Question

The treatment of ${\text{C}}{{\text{H}}_{\text{3}}}{\text{C}}{{\text{H}}_{\text{2}}}{\text{COOH}}\,$ with chlorine in presence of phosphorus gives:
A.${\text{C}}{{\text{H}}_{\text{3}}}{\text{C}}{{\text{H}}_{\text{2}}}{\text{COC}}{{\text{H}}_{\text{3}}}$
B.${\text{C}}{{\text{H}}_{\text{3}}}{\text{C}}{{\text{H}}_{\text{2}}}{\text{C}}{{\text{H}}_{\text{2}}}{\text{Cl}}$
C.${\text{C}}{{\text{H}}_{\text{3}}}{\text{CH(Cl)COOH}}$
D.${\text{ClC}}{{\text{H}}_{\text{2}}}{\text{C}}{{\text{H}}_{\text{2}}}{\text{COOH}}$

Answer 1

Hint: The product can be identified with the help of Hell Volhard Zelinsky’s reaction. The reaction is used for alpha halogenation of carboxylic acids.

Complete answer:
Hell Volhard Zelinsky reaction is a halogenation reaction that is used for the alpha halogenation of carboxylic acids mainly.
The reaction is a nucleophilic acyl substitution type reaction.
In this reaction, phosphorus is added in the form of phosphorus trihalide that reacts with acid.
The phosphorus trihalide replaces the $ - {\text{OH}}$ group of carboxylic acid forming a halide derivative of carboxylic acid. This keto form of halide derivative of carboxylic acid tatumerize to enol form.
This enol form reacts with the halogen to give halogenation at the alpha position.
So, the product of the Hell Volhard Zelinsky reaction is alpha halogenated acid.
The reaction is given as follow:
${\text{C}}{{\text{H}}_{\text{3}}}{\text{C}}{{\text{H}}_{\text{2}}}{\text{COOH}}\,\,\,{\text{ + }}\,\,\,{\text{C}}{{\text{l}}_2}\mathop \to \limits^{{\text{Phosphorous}}} \,\,{\text{C}}{{\text{H}}_{\text{3}}}{\text{CH(Cl)COOH}}$
The phosphorous trichloride replaces the $ - {\text{OH}}$ group of carboxylic acid forming a chloride derivative of carboxylic acid. This keto form of chloride derivative of carboxylic acid tatumerize to enol form.
This enol form reacts with the chlorine to give chlorination at alpha position.
So, the product of the Hell Volhard Zelinsky reaction is alpha chlorinated ethanoic acid. So, option (C) is correct.
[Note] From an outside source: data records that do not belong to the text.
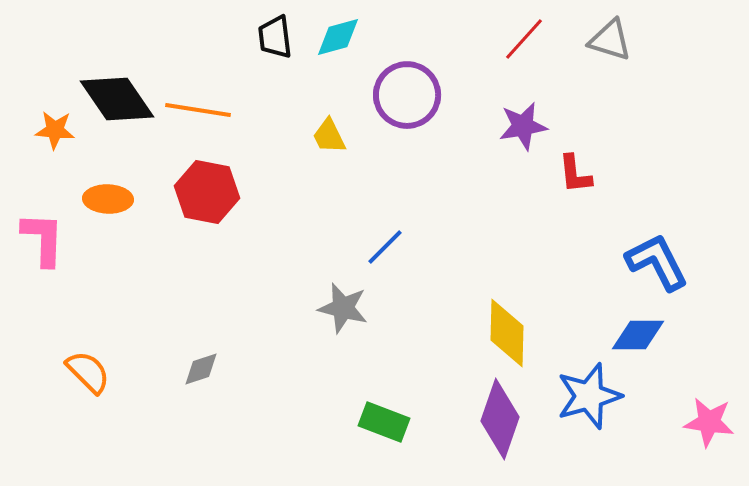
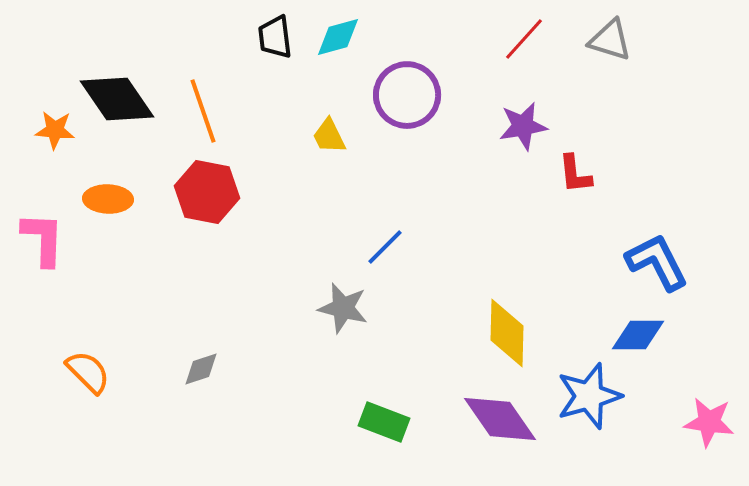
orange line: moved 5 px right, 1 px down; rotated 62 degrees clockwise
purple diamond: rotated 54 degrees counterclockwise
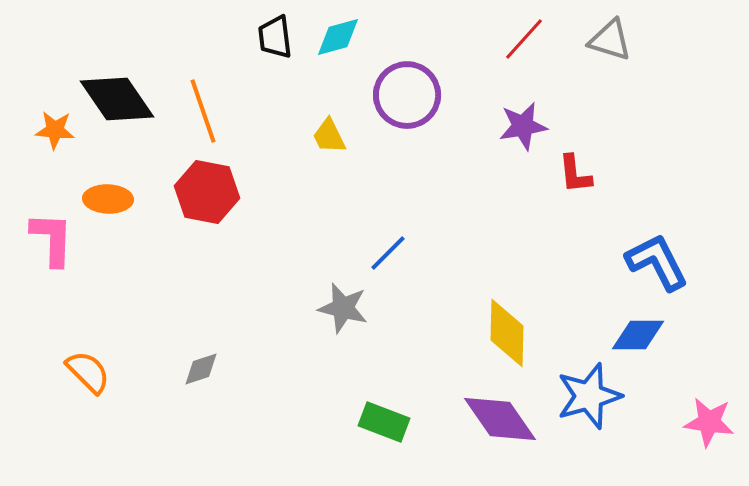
pink L-shape: moved 9 px right
blue line: moved 3 px right, 6 px down
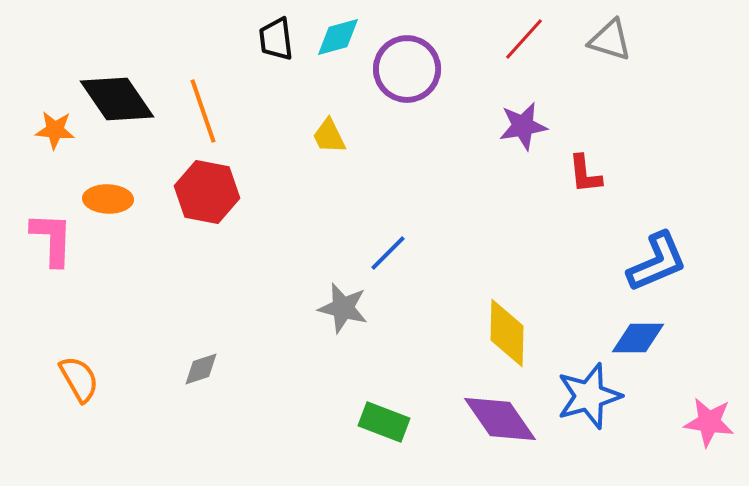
black trapezoid: moved 1 px right, 2 px down
purple circle: moved 26 px up
red L-shape: moved 10 px right
blue L-shape: rotated 94 degrees clockwise
blue diamond: moved 3 px down
orange semicircle: moved 9 px left, 7 px down; rotated 15 degrees clockwise
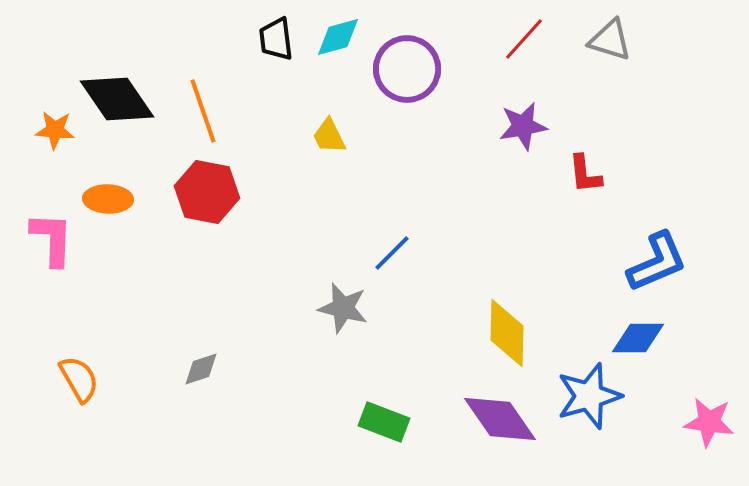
blue line: moved 4 px right
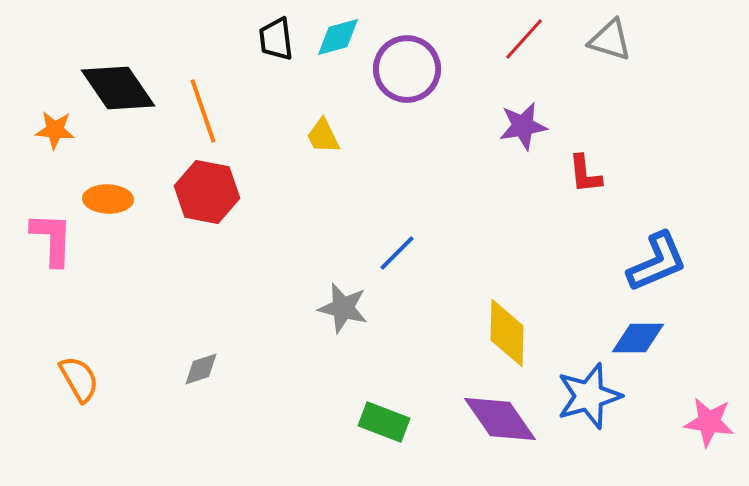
black diamond: moved 1 px right, 11 px up
yellow trapezoid: moved 6 px left
blue line: moved 5 px right
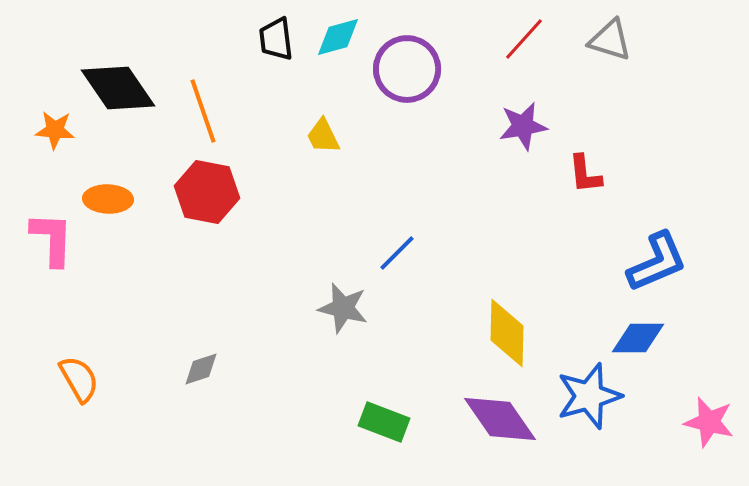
pink star: rotated 6 degrees clockwise
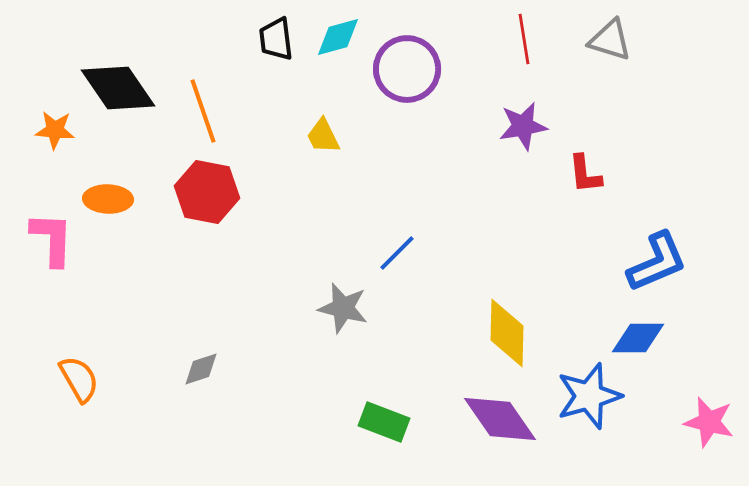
red line: rotated 51 degrees counterclockwise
Therefore, option (C)${\text{C}}{{\text{H}}_{\text{3}}}{\text{CH(Cl)COOH}}$, is correct.

Note: Alpha position is the carbon atom at which the carboxylic group is attached. The formic acid does not give the Hell Volhard Zelinsky reaction due to the absence of an alkyl group.